Most of the complexity of analyzing dense within-patient serial data comes from modeling the covariance structure of the multivariate data. Markov models do this by modeling conditional distributions. For example, a second-order Markov model conditions at each time t on measurements made at times t-1 and t-2. These previous measurements are treated no differently than baseline covariates. Once analysis is complete, one uses the model’s transition probability estimates to obtain unconditional estimates. The process of unconditioning on previous times involves computations that have nothing to do with the sample size, so they are feasible for all sample sizes. With the Markov model’s conditional independence assumption, the calculations ignore patient identifiers once the lagged measurements are computed within-patient. So the calculations are extremely fast because they are the same calculations on n patients each having m serial measurements as one would do on n \times m patients each having one measurement. In addition, Bayesian MCMC converges very quickly in these conditional independence models.
This leads to a question.

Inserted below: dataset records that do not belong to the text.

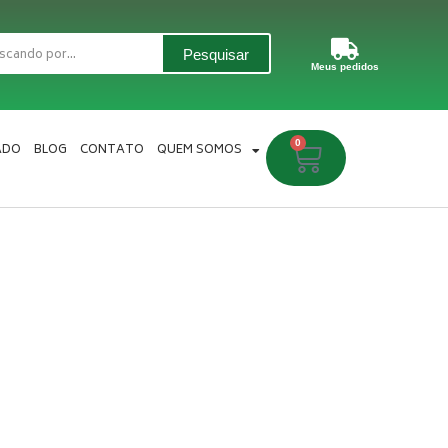
Pesquisar
Meus pedidos
0
Carrinho
ADO
BLOG
CONTATO
QUEM SOMOS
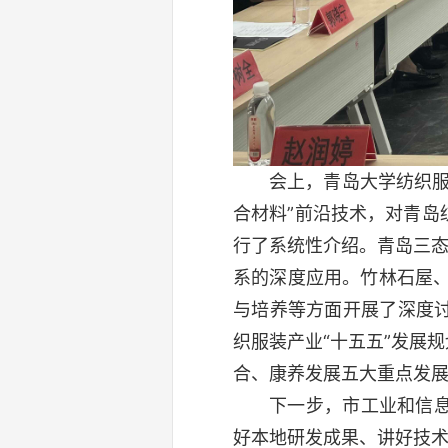
会上，青岛大学纺织
合材料”前沿技术，对青
行了系统性介绍。青岛三态
系的深度应用。竹林石屋
与培养等方面开展了深度
织服装产业“十五五”发展
合、康养发展五大重点发
下一步，市工业和信
好本地研发成果、讲好技术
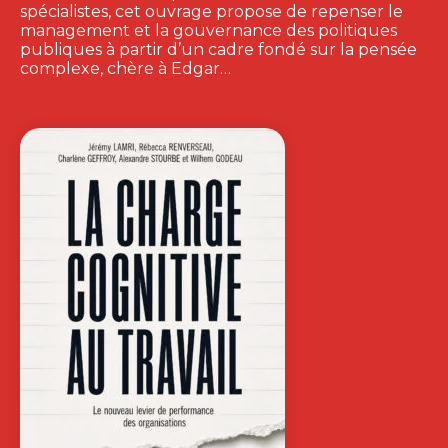
spécialistes, cet ouvrage propose de repenser le
management et la gouvernance des politiques
publiques à partir d’un cadre fondé sur la pensée
complexe, chère à Edgar…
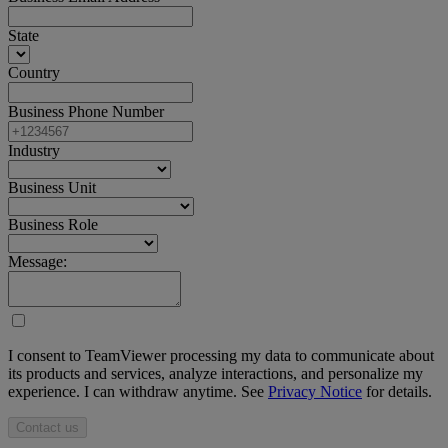
State
Country
Business Phone Number
Industry
Business Unit
Business Role
Message:
I consent to TeamViewer processing my data to communicate about
its products and services, analyze interactions, and personalize my
experience. I can withdraw anytime. See
Privacy Notice
for details.
Contact us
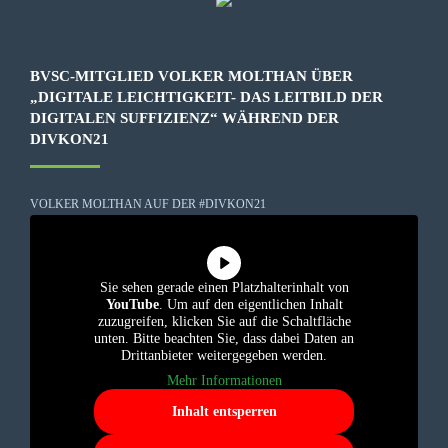
BVSC-MITGLIED VOLKER MOLTHAN ÜBER
„DIGITALE LEICHTIGKEIT- DAS LEITBILD DER
DIGITALEN SUFFIZIENZ“ WÄHREND DER
DIVKON21
VOLKER MOLTHAN AUF DER #DIVKON21
Sie sehen gerade einen Platzhalterinhalt von
YouTube
. Um auf den eigentlichen Inhalt
zuzugreifen, klicken Sie auf die Schaltfläche
unten. Bitte beachten Sie, dass dabei Daten an
Drittanbieter weitergegeben werden.
Mehr Informationen
Inhalt entsperren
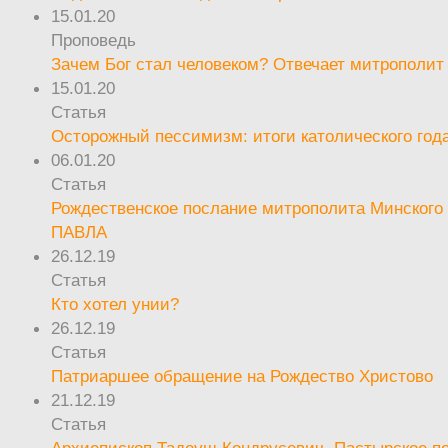
15.01.20
Проповедь
Зачем Бог стал человеком? Отвечает митрополит
15.01.20
Статья
Осторожный пессимизм: итоги католического год
06.01.20
Статья
Рождественское послание митрополита Минского 
ПАВЛА
26.12.19
Статья
Кто хотел унии?
26.12.19
Статья
Патриаршее обращение на Рождество Христово
21.12.19
Статья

Instead of having specialized models needing specialized software for jointly modeling the mean and the variability, why not use a Markov model to model variability separately? Wouldn’t this also be a little more interpretable? Variability might be captured by |Y(t) - Y(t-1)| conditional on baseline covariates and conditional on |Y(t-1) - Y(t-2)|, and Y(t-1), the latter variable probably being unnecessary if Y is transformed so that successive differences in transformed Y are independent of absolute Y. For example, Y(t-1) will be needed if Y should have been log-transformed but wasn’t, i.e., if differences are relative rather than incremental. If Y(t-1) is not needed we have a simple first-order Markov process in the 1-lag absolute differences.
The Markov approach would solve another problem that was not satisfactorily dealt with in the German et al article: in the accelerometer dataset, many 5-minute periods had patient activity levels of zero, so the distribution of Y has “clumping at zero”. A semiparametric Markov model can handle this elegantly. Semiparametric Markov longitudinal models are discussed in detail here.
I would be interested in others’ thoughts about the potential for the simpler Markov approach.